# Cycled tank was clear, now cloudy, new fish



## bnote (Oct 16, 2011)

So from previous advice from this forum i successfully got my ammonia and nitrites to 0 and my water finally went clear. I wasnt happy with the decor i had in the tank so i bought 2 new fake rock type things, removed old decor and moved some fake plants around in the tank. Then i wanted new fish so i got 4 inch red blood parrots. As soon as the parrots went into the tank it went really cloudy and is yellowish or greenish i cant really tell the exact color. I already have 6 tiger barbs, 7 black tetra neons, a red tail shark and a pleco. My neons are going to a friends tank today. Im guessing my tank is over loaded but i dont know what to do.

46 gal tank, 2 aquaclear 50 filters, aprox 4 month old tank. 0 ammonia, 0 nitrite

On another note we have a 37 gal cichlid tank with 2 blood parrots and 2 green terrors and 1 pleco and the thing is crystal clear ever since day 1 with only 1 aquaclear 50 filter.


----------



## snyderguy (Feb 9, 2010)

I wouldn't say it's overloaded but it's a good sign that your tank wasn't all the way cycled. If the water looks like you spilled milk in it, leave it be. It'll go away in a couple days. How long has this tank been established?

Another thing, neons with tiger barbs? Good thing those neons are going to the friend. That's a bad mix.


----------



## bnote (Oct 16, 2011)

Wierd thing is the waters isnt really milky its has more of a yellow hue or haze to it. My new rock decor is like a light brown color so i dont know if its making the water look that way or what. Tank is 4 months old. Also believe it or not the tiger barbs and neons dont pay attention to each other. Some times in the morning they school as one big group and swim around.


----------



## snyderguy (Feb 9, 2010)

When was the last time you changed the water? Do you have any driftwood in the tank?

that's very interesting about the barbs and neons.. I assume the barbs are small?


----------



## bnote (Oct 16, 2011)

30% water changes weekly. That is how i got the tank to clear up and ammonia and nitrites to drop to 0. Did a small 10% water change half way threw the week just do see if that would do anything. No drift wood in tank. 2 barbs are adults and 4 are still kids.


----------



## snyderguy (Feb 9, 2010)

I'm stumped. I don't know why the water is a yellow-ish tint. You sure it's the water? Maybe it's your lighting?


----------



## emc7 (Jul 23, 2005)

new fish can trigger a 'mini-cycle' and if you put store water in the tank, you could have a chemical reaction with your water or you could've seeded it with a water-borne algae. Up your water changes and only worry about it if it lasts for more than 2 weeks.


----------



## bnote (Oct 16, 2011)

Ok so what could i up my water changes to? 30% twice a week?
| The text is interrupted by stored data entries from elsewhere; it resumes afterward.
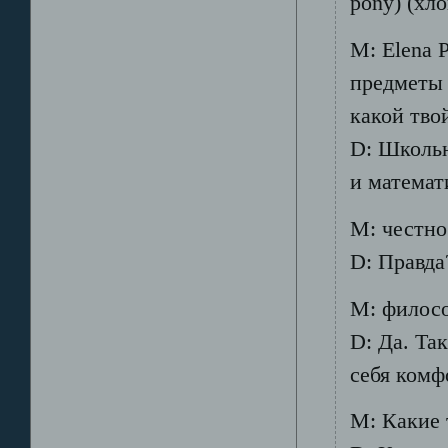
pony) (хло
М: Elena 
предметы 
какой тво
D: Школьн
и математи
М: честно 
D: Правда
М: филосо
D: Да. Та
себя комф
М: Какие 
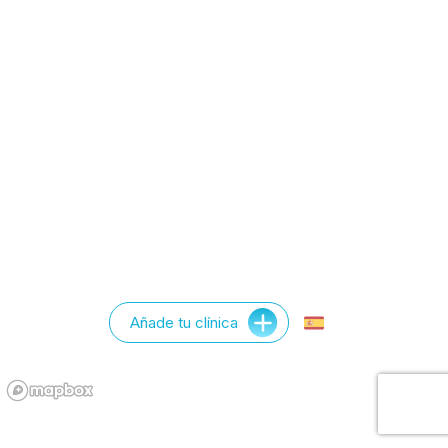
Añade tu clínica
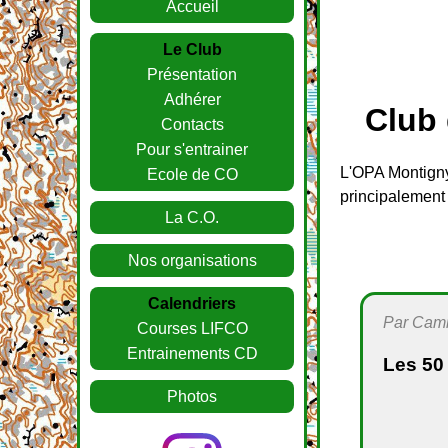
Accueil
Le Club
Présentation
Adhérer
Club 
Contacts
Pour s'entrainer
L'OPA Montigny
Ecole de CO
principalement
La C.O.
Nos organisations
Calendriers
Par Camil
Courses LIFCO
Entrainements CD
Les 50 
Photos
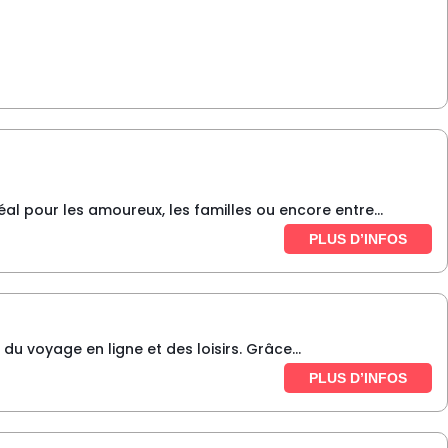
éal pour les amoureux, les familles ou encore entre...
PLUS D’INFOS
du voyage en ligne et des loisirs. Grâce...
PLUS D’INFOS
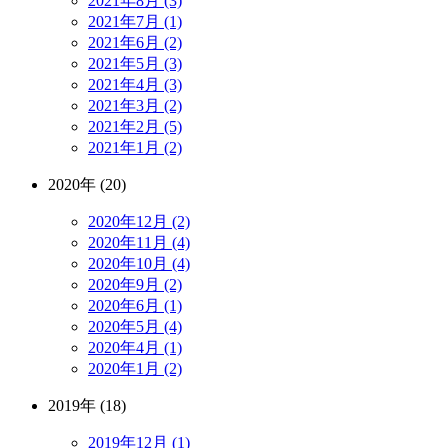
2021年8月 (3)
2021年7月 (1)
2021年6月 (2)
2021年5月 (3)
2021年4月 (3)
2021年3月 (2)
2021年2月 (5)
2021年1月 (2)
2020年 (20)
2020年12月 (2)
2020年11月 (4)
2020年10月 (4)
2020年9月 (2)
2020年6月 (1)
2020年5月 (4)
2020年4月 (1)
2020年1月 (2)
2019年 (18)
2019年12月 (1)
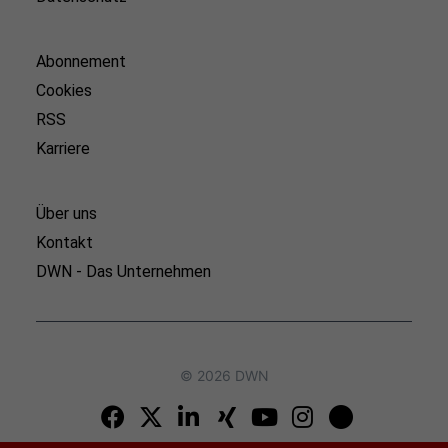
Abonnement
Cookies
RSS
Karriere
Über uns
Kontakt
DWN - Das Unternehmen
© 2026 DWN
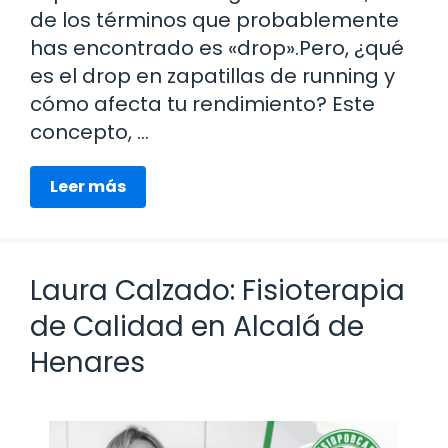
de los términos que probablemente
has encontrado es «drop».Pero, ¿qué
es el drop en zapatillas de running y
cómo afecta tu rendimiento? Este
concepto, …
Leer más
Laura Calzado: Fisioterapia
de Calidad en Alcalá de
Henares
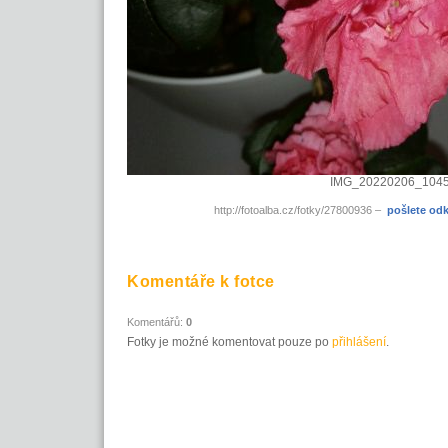
IMG_20220206_104
http://fotoalba.cz/fotky/27800936 –
pošlete od
Komentáře k fotce
Komentářů:
0
Fotky je možné komentovat pouze po
přihlášení
.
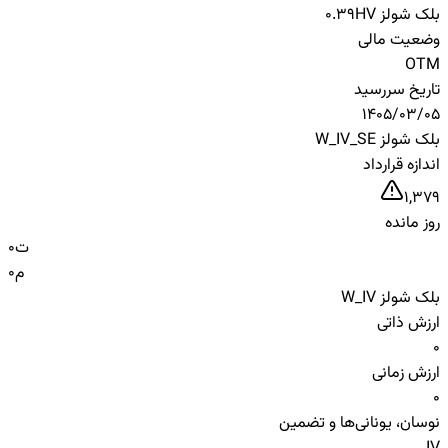
بلک شولز HV
0.39
وضعیت مالی
OTM
تاریخ سررسید
1405/03/05
بلک شولز W_IV_SE
اندازه قرارداد
1,379
روز مانده
ت
0
م
0
بلک شولز W_IV
ارزش ذاتی
0
ارزش زمانی
0
نوسان، یونانی‌ها و تضمین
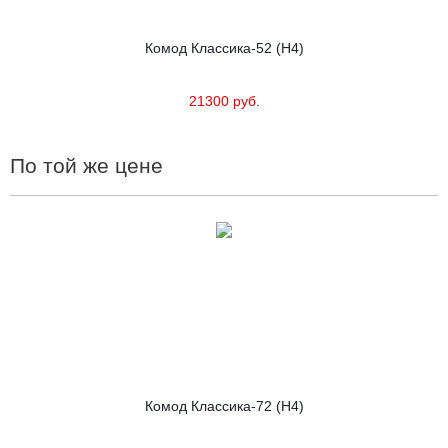
Комод Классика-52 (Н4)
21300 руб.
По той же цене
Комод Классика-72 (Н4)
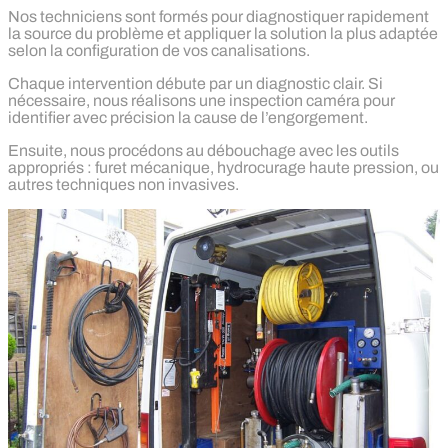
Nos techniciens sont formés pour diagnostiquer rapidement
la source du problème et appliquer la solution la plus adaptée
selon la configuration de vos canalisations.
Chaque intervention débute par un diagnostic clair. Si
nécessaire, nous réalisons une inspection caméra pour
identifier avec précision la cause de l’engorgement.
Ensuite, nous procédons au débouchage avec les outils
appropriés : furet mécanique, hydrocurage haute pression, ou
autres techniques non invasives.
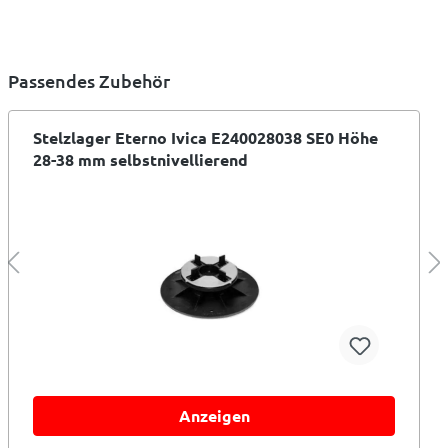
Passendes Zubehör
Stelzlager Eterno Ivica E240028038 SE0 Höhe
28-38 mm selbstnivellierend
Anzeigen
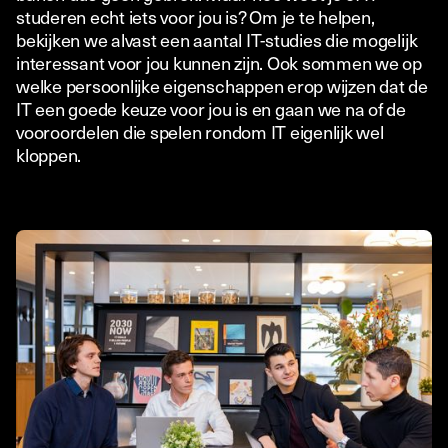
studeren echt iets voor jou is? Om je te helpen,
bekijken we alvast een aantal IT-studies die mogelijk
interessant voor jou kunnen zijn. Ook sommen we op
welke persoonlijke eigenschappen erop wijzen dat de
IT een goede keuze voor jou is en gaan we na of de
vooroordelen die spelen rondom IT eigenlijk wel
kloppen.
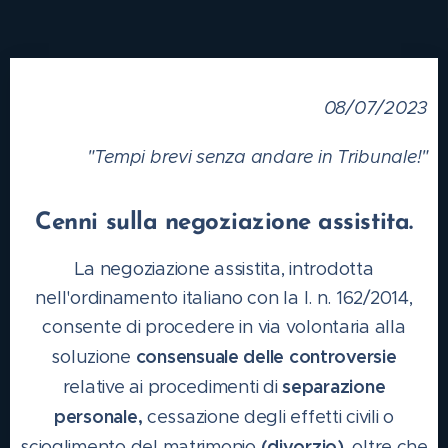
08/07/2023
"Tempi brevi senza andare in Tribunale!"
Cenni sulla negoziazione assistita.
La negoziazione assistita, introdotta
nell'ordinamento italiano con la l. n. 162/2014,
consente di procedere in via volontaria alla
consensuale
delle
controversie
soluzione
separazione
relative ai procedimenti di
personale,
cessazione degli effetti civili o
(divorzio)
scioglimento del matrimonio
, oltre che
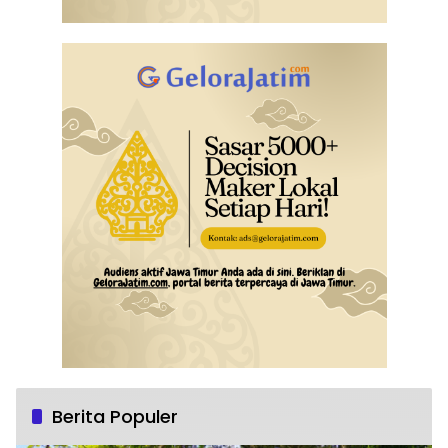
Berita Populer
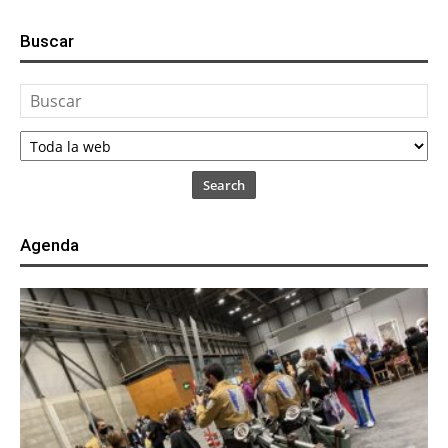
Buscar
Search
Agenda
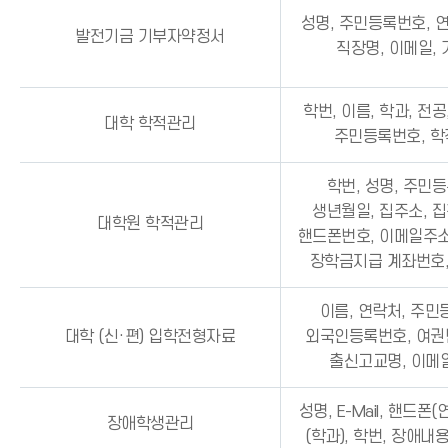
성명, 주민등록번호, 연
발전기금 기부자약정서
직장명, 이메일,
학번, 이름, 학과, 전공
대학 학적관리
주민등록번호, 
학번, 성명, 주민
생년월일, 집주소, 
대학원 학적관리
핸드폰번호, 이메일주소
장학금지급 계좌번호
이름, 연락처, 주민
대학 (신·편) 입학전형자료
외국인등록번호, 여권번
출신고교명, 이메일
성명, E-Mail, 핸드폰(
장애학생관리
(학과), 학번, 장애내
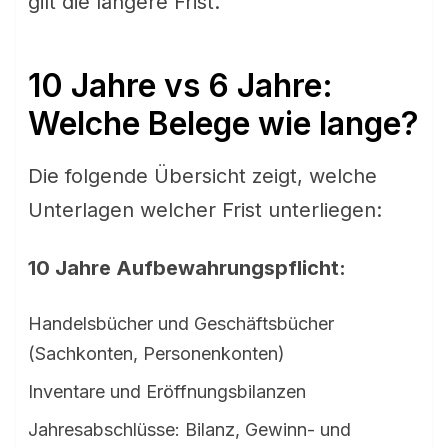
gilt die längere Frist.
10 Jahre vs 6 Jahre:
Welche Belege wie lange?
Die folgende Übersicht zeigt, welche
Unterlagen welcher Frist unterliegen:
10 Jahre Aufbewahrungspflicht:
Handelsbücher und Geschäftsbücher
(Sachkonten, Personenkonten)
Inventare und Eröffnungsbilanzen
Jahresabschlüsse: Bilanz, Gewinn- und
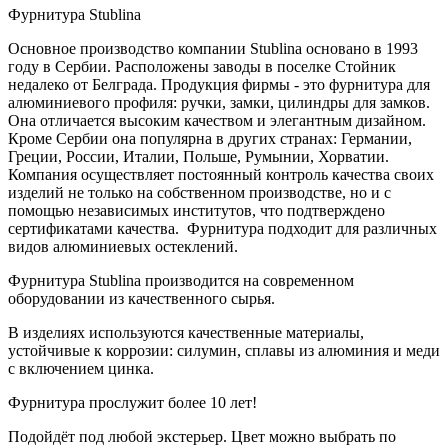
Фурнитура Stublina
Основное производство компании Stublina основано в 1993
году в Сербии. Расположены заводы в поселке Стойник
недалеко от Белграда. Продукция фирмы - это фурнитура для
алюминиевого профиля: ручки, замки, цилиндры для замков.
Она отличается высоким качеством и элегантным дизайном.
Кроме Сербии она популярна в других странах: Германии,
Греции, России, Италии, Польше, Румынии, Хорватии.
Компания осуществляет постоянный контроль качества своих
изделий не только на собственном производстве, но и с
помощью независимых институтов, что подтверждено
сертификатами качества. Фурнитура подходит для различных
видов алюминиевых остеклений.
Фурнитура Stublina производится на современном
оборудовании из качественного сырья.
В изделиях используются качественные материалы,
устойчивые к коррозии: силумин, сплавы из алюминия и меди
с включением цинка.
Фурнитура прослужит более 10 лет!
Подойдёт под любой экстерьер. Цвет можно выбрать по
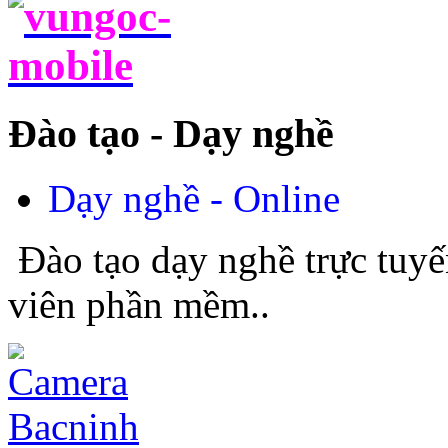
Đào tạo - Dạy nghề
Dạy nghề - Online
Đào tạo dạy nghề trực tuyế
viên phần mềm..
I dont know if i should do big or smaller ones or how many times per week?


----------



## Fishpunk (Apr 18, 2011)

I would probably do a 50% water change now and clean the filter media by dunking it in tank water (inside a bucket not the tank) and rubbing it with your fingers. However, it sounds like more of a diatam outbreak than anything else. They do go away eventually.


----------



## bnote (Oct 16, 2011)

Ok for a update im in the process of doing a 50% water change and my tank water is GREEN. As im pouring down the toilet i can see it definitely has a green tint to it. One thing i just remembered is there was a green sludge growing on my lid about 2 weeks ago and as took the lid off to clean it a blob fell into my water. Could that be the cause?


----------



## snyderguy (Feb 9, 2010)

Green water? You're getting too much light then. How long do you leave your lights on? Any real plants in the tank? And what kind of light fixture do you have?


----------



## bnote (Oct 16, 2011)

All fake plants. 12h light per day on a timer. What should i lower it to? light bulb says marineland natural day light f30t8/36


----------



## snyderguy (Feb 9, 2010)

what's the wattage on those bulbs? I would lower it to around 8 or 9 hours


----------



## bnote (Oct 16, 2011)

40 watt. Just set timers for 9 hours a day. I think im getting led light for xmas with the moonlight mode. Do the led work same as the reg bulbs?


----------